- Opening Delimiter -

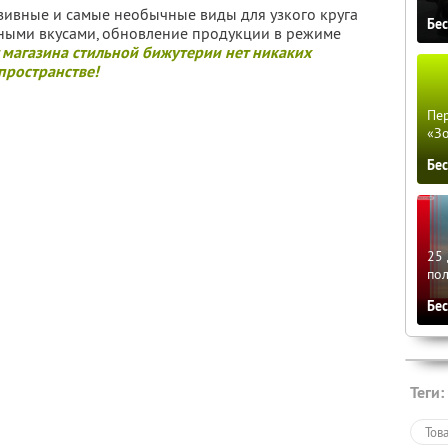
зивные и самые необычные виды для узкого круга
Бе
ными вкусами, обновление продукции в режиме
 магазина стильной бижутерии нет никаких
пространстве!
Пер
«З
Бе
25 
по
Бе
Теги:
Тов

- Closing Delimiter -

Copy the records above exactly. Do not carry any picture into the copy.

зивные и самые необычные виды для узкого круга
Бе
ными вкусами, обновление продукции в режиме
 магазина стильной бижутерии нет никаких
пространстве!
Пер
«З
Бе
25 
по
Бе
Теги:
Тов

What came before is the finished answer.